WHAT IS REQUIRED >> Among the entries below, which lines run from the line with "agréable, loin de" through the line with "C'est le lieu"? Retype those, both ends included, exactly and without pictures.

TASK DATA >>

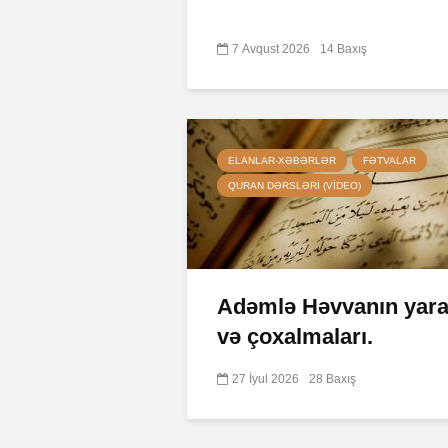
7 Avqust 2026
14 Baxış
ELANLAR-XƏBƏRLƏR
FƏTVALAR
QURAN DƏRSLƏRI (VIDEO)
Adəmlə Həvvanın yarad
və çoxalmaları.
27 İyul 2026
28 Baxış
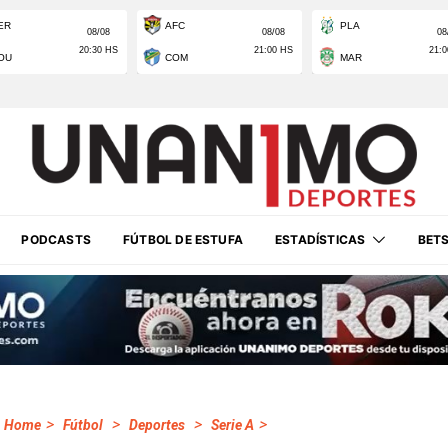
PODCASTS
FÚTBOL DE ESTUFA
ESTADÍSTICAS
BET
>
>
>
>
Home
Fútbol
Deportes
Serie A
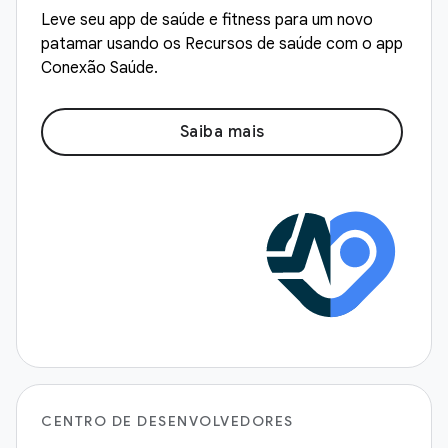
Leve seu app de saúde e fitness para um novo
patamar usando os Recursos de saúde com o app
Conexão Saúde.
Saiba mais
CENTRO DE DESENVOLVEDORES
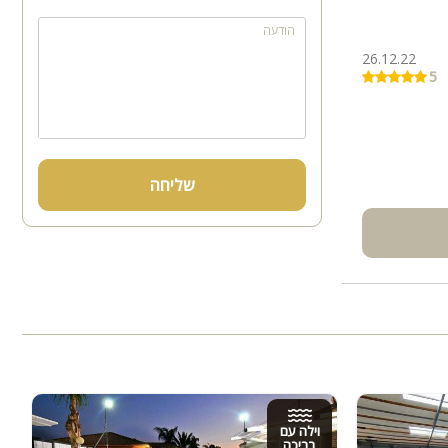
הודעה
26.12.22
5
שליחה
וילה עם
בריכה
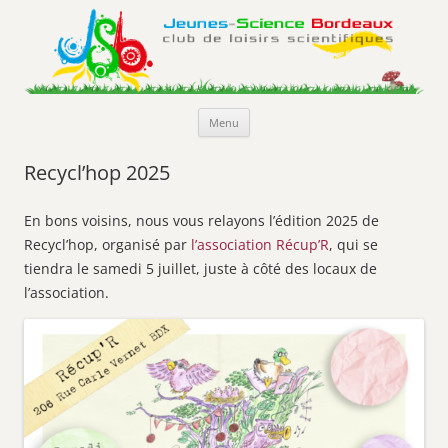
Jeunes-Science Bordeaux
Club de loisirs scientifiques
Aller
Menu
au
contenu
Recycl’hop 2025
En bons voisins, nous vous relayons l’édition 2025 de
Recycl’hop, organisé par
l’association Récup’R
, qui se
tiendra le samedi 5 juillet, juste à côté des locaux de
l’association.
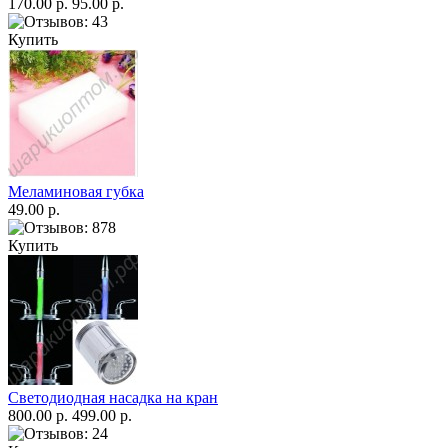
170.00 р.
95.00 р.
Купить
Меламиновая губка
49.00 р.
Купить
Светодиодная насадка на кран
800.00 р.
499.00 р.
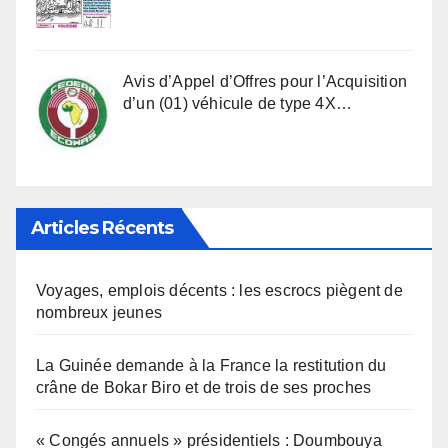
Avis d’Appel d’Offres pour l’Acquisition
d’un (01) véhicule de type 4X…
Articles Récents
Voyages, emplois décents : les escrocs piègent de
nombreux jeunes
La Guinée demande à la France la restitution du
crâne de Bokar Biro et de trois de ses proches
« Congés annuels » présidentiels : Doumbouya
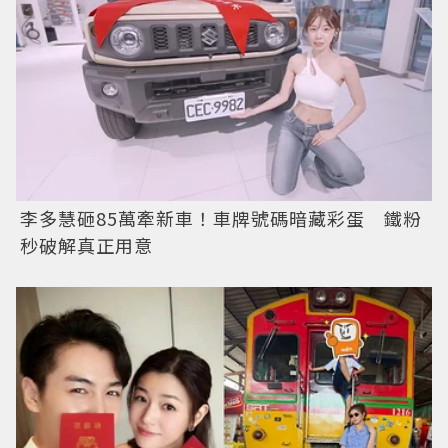
李多慧砸85萬牽新車！車牌號碼暗藏彩蛋 鐵粉
秒破解真正用意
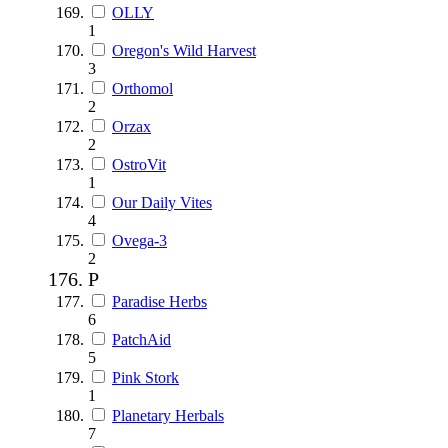
OLLY
1
Oregon's Wild Harvest
3
Orthomol
2
Orzax
2
OstroVit
1
Our Daily Vites
4
Ovega-3
2
P
Paradise Herbs
6
PatchAid
5
Pink Stork
1
Planetary Herbals
7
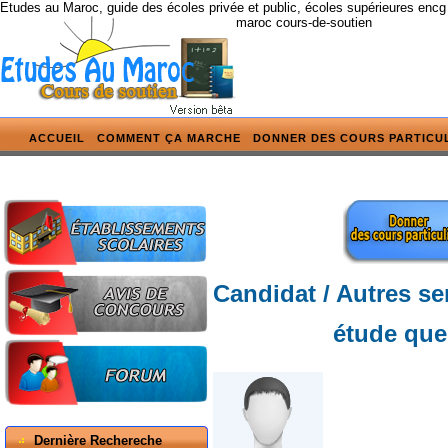
Etudes au Maroc, guide des écoles privée et public, écoles supérieures encg
maroc cours-de-soutien
ACCUEIL
COMMENT ÇA MARCHE
DONNER DES COURS PARTICU
Candidat / Autres se
étude quel
Dernière Rechereche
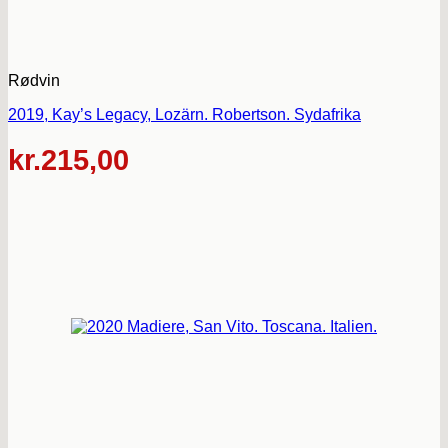
Rødvin
2019, Kay’s Legacy, Lozärn. Robertson. Sydafrika
kr.
215,00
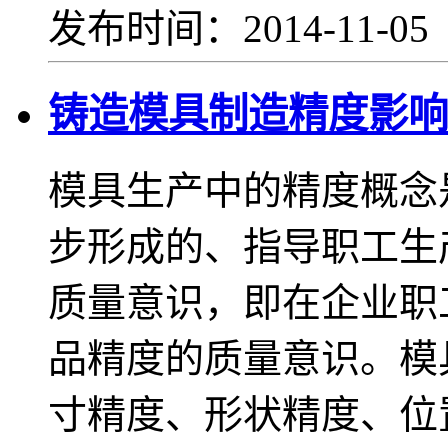
发布时间：2014-11-0
铸造模具制造精度影响
模具生产中的精度概念
步形成的、指导职工生
质量意识，即在企业职
品精度的质量意识。模
寸精度、形状精度、位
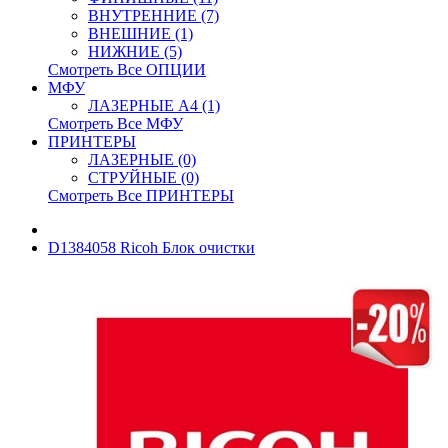
ВНУТРЕННИЕ (7)
ВНЕШНИЕ (1)
НИЖНИЕ (5)
Смотреть Все ОПЦИИ
МФУ
ЛАЗЕРНЫЕ A4 (1)
Смотреть Все МФУ
ПРИНТЕРЫ
ЛАЗЕРНЫЕ (0)
СТРУЙНЫЕ (0)
Смотреть Все ПРИНТЕРЫ
D1384058 Ricoh Блок очистки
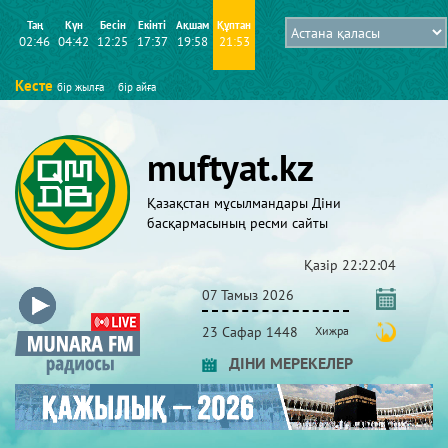
Таң
Күн
Бесін
Екінті
Ақшам
Құптан
02:46
04:42
12:25
17:37
19:58
21:53
Кесте
бір жылға
бір айға
muftyat.kz
Қазақстан мұсылмандары Діни
басқармасының ресми сайты
Қазір
22:22:05
07 Тамыз 2026
23 Сафар 1448
Хижра
ДІНИ МЕРЕКЕЛЕР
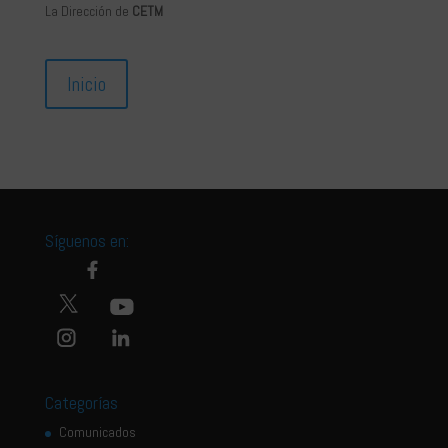
La Dirección de
CETM
Inicio
Síguenos en:
Categorías
Comunicados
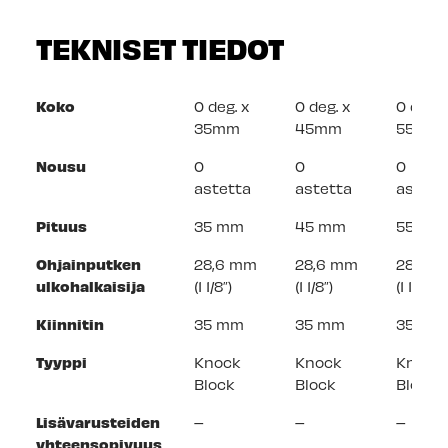
TEKNISET TIEDOT
Koko
0 deg. x
0 deg. x
0 deg. 
35mm
45mm
55mm
Nousu
0
0
0
astetta
astetta
astett
Pituus
35 mm
45 mm
55 mm
Ohjainputken
28,6 mm
28,6 mm
28,6 
ulkohalkaisija
(1 1/8″)
(1 1/8″)
(1 1/8″)
Kiinnitin
35 mm
35 mm
35 mm
Tyyppi
Knock
Knock
Knock
Block
Block
Block
Lisävarusteiden
–
–
–
yhteensopivuus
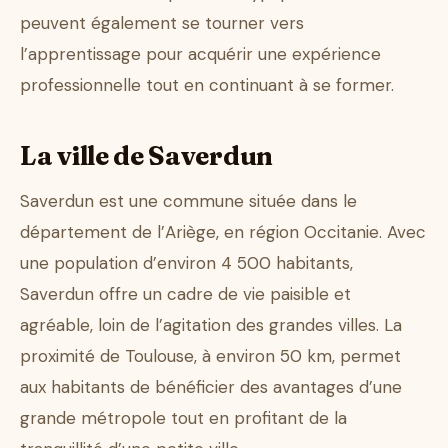
peuvent également se tourner vers
l’apprentissage pour acquérir une expérience
professionnelle tout en continuant à se former.
La ville de Saverdun
Saverdun est une commune située dans le
département de l’Ariège, en région Occitanie. Avec
une population d’environ 4 500 habitants,
Saverdun offre un cadre de vie paisible et
agréable, loin de l’agitation des grandes villes. La
proximité de Toulouse, à environ 50 km, permet
aux habitants de bénéficier des avantages d’une
grande métropole tout en profitant de la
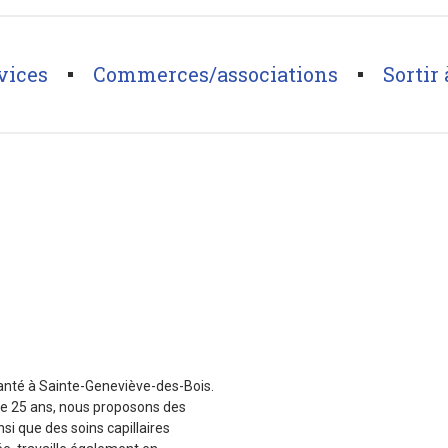
vices
Commerces/associations
Sortir 
lanté à Sainte-Geneviève-des-Bois.
 de 25 ans, nous proposons des
i que des soins capillaires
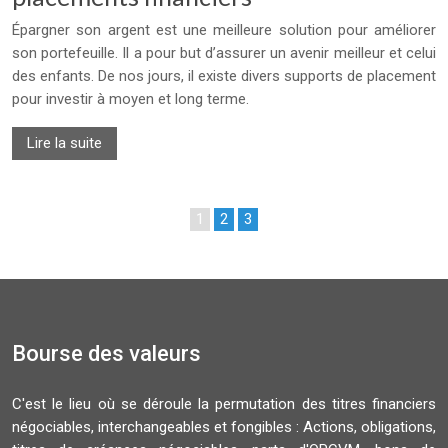
Épargner son argent est une meilleure solution pour améliorer
son portefeuille. Il a pour but d’assurer un avenir meilleur et celui
des enfants. De nos jours, il existe divers supports de placement
pour investir à moyen et long terme.
Lire la suite
1
2
3
Bourse des valeurs
C'est le lieu où se déroule la permutation des titres financiers
négociables, interchangeables et fongibles : Actions, obligations,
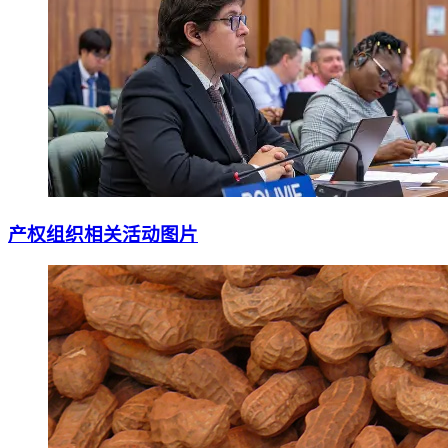
产权组织相关活动图片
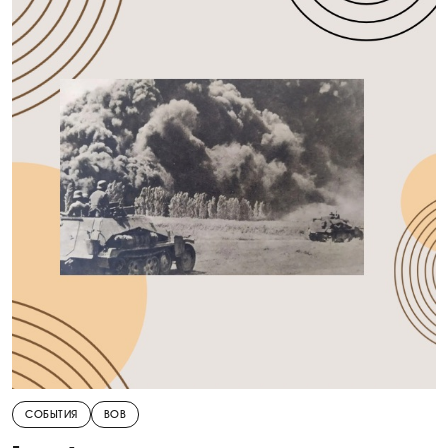
СОБЫТИЯ
ВОВ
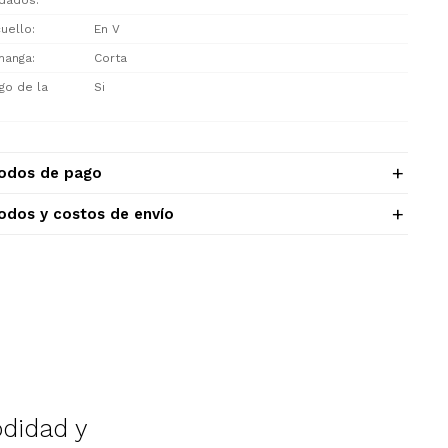
dados
cuello
En V
manga
Corta
go de la
Si
odos de pago
odos y costos de envío
didad y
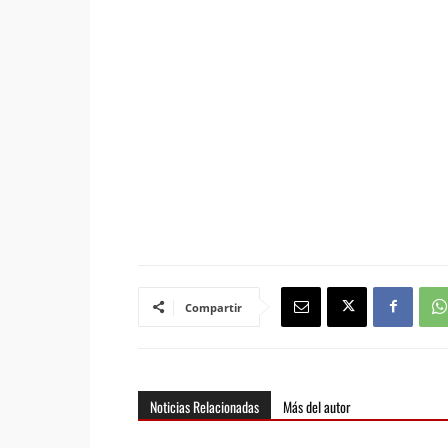
Compartir
Noticias Relacionadas
Más del autor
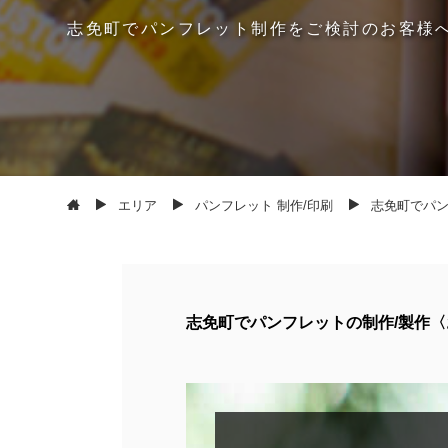
志
免
町
で
パ
ン
フ
レ
ッ
ト
制
作
を
ご
検
討
の
お
客
様
エリア
パンフレット 制作/印刷
志免町でパン
志免町でパンフレットの制作/製作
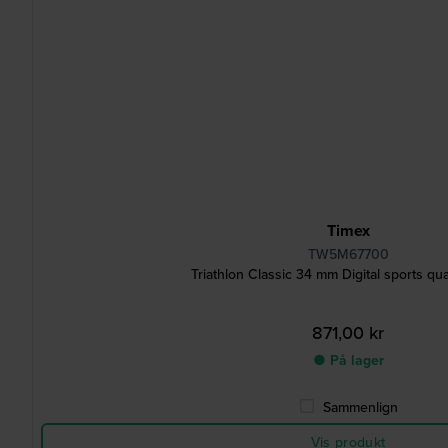
Timex
TW5M67700
Triathlon Classic 34 mm Digital sports qu
871,00 kr
● På lager
Sammenlign
Vis produkt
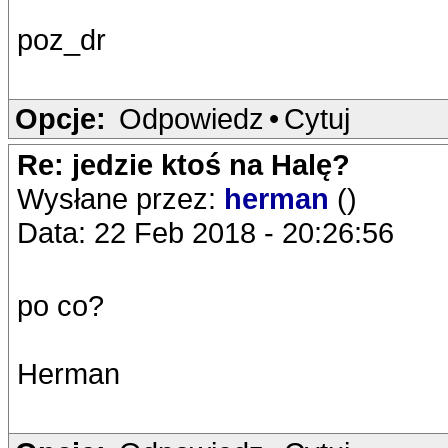
poz_dr
Opcje:
Odpowiedz
•
Cytuj
Re: jedzie ktoś na Halę?
Wysłane przez:
herman
()
Data: 22 Feb 2018 - 20:26:56
po co?
Herman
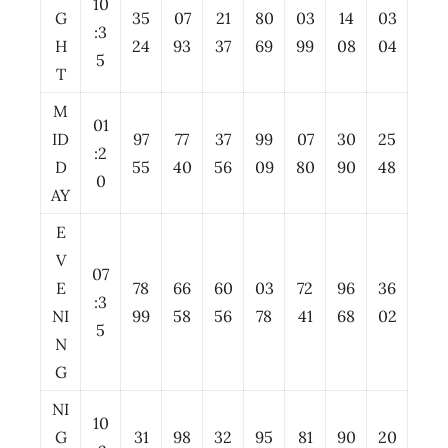
10
G
35
07
21
80
03
14
03
:3
H
24
93
37
69
99
08
04
5
T
M
01
ID
97
77
37
99
07
30
25
:2
D
55
40
56
09
80
90
48
0
AY
E
V
07
E
78
66
60
03
72
96
36
:3
NI
99
58
56
78
41
68
02
5
N
G
NI
10
G
31
98
32
95
81
90
20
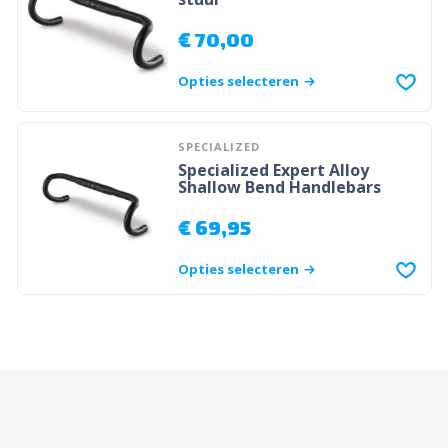
€
70,00
Opties selecteren
SPECIALIZED
Specialized Expert Alloy
Shallow Bend Handlebars
€
69,95
Opties selecteren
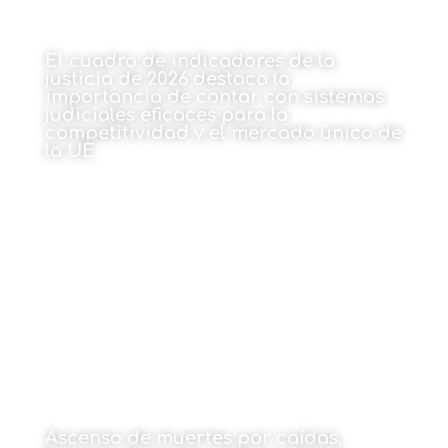
El cuadro de indicadores de la
justicia de 2026 destaca la
importancia de contar con sistemas
judiciales eficaces para la
competitividad y el mercado único de
la UE
15 de junio de 2026
Ascenso de muertes por caídas,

RESULT OF THE EXERCISE >>
agréable, loin de l’agitation des grandes villes. La
proximité de Toulouse, à environ 50 km, permet
aux habitants de bénéficier des avantages d’une
grande métropole tout en profitant de la
vices
Commerces/associations
Sortir 
lanté à Sainte-Geneviève-des-Bois.
 de 25 ans, nous proposons des
i que des soins capillaires
Épargner son argent est une meilleure solution pour améliorer
son portefeuille. Il a pour but d’assurer un avenir meilleur et celui
des enfants. De nos jours, il existe divers supports de placement
pour investir à moyen et long terme.
Lire la suite
1
2
3
Bourse des valeurs
C'est le lieu où se déroule la permutation des titres financiers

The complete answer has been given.